| INSTRUCTIONS TO FOLLOW |
Leaving the pictures aside, repeat the entries exactly.

| RECORDS SHOWN |
....................
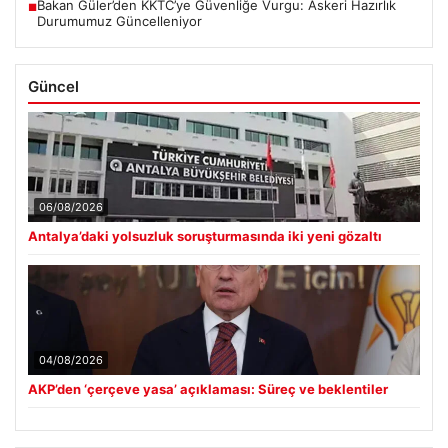
Bakan Güler’den KKTC’ye Güvenliğe Vurgu: Askeri Hazırlık
■
Durumumuz Güncelleniyor
Güncel
06/08/2026
Antalya’daki yolsuzluk soruşturmasında iki yeni gözaltı
04/08/2026
AKP’den ‘çerçeve yasa’ açıklaması: Süreç ve beklentiler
....................
| FINAL ANSWER |
Bakan Güler’den KKTC’ye Güvenliğe Vurgu: Askeri Hazırlık
■
Durumumuz Güncelleniyor
Güncel
06/08/2026
Antalya’daki yolsuzluk soruşturmasında iki yeni gözaltı
04/08/2026
AKP’den ‘çerçeve yasa’ açıklaması: Süreç ve beklentiler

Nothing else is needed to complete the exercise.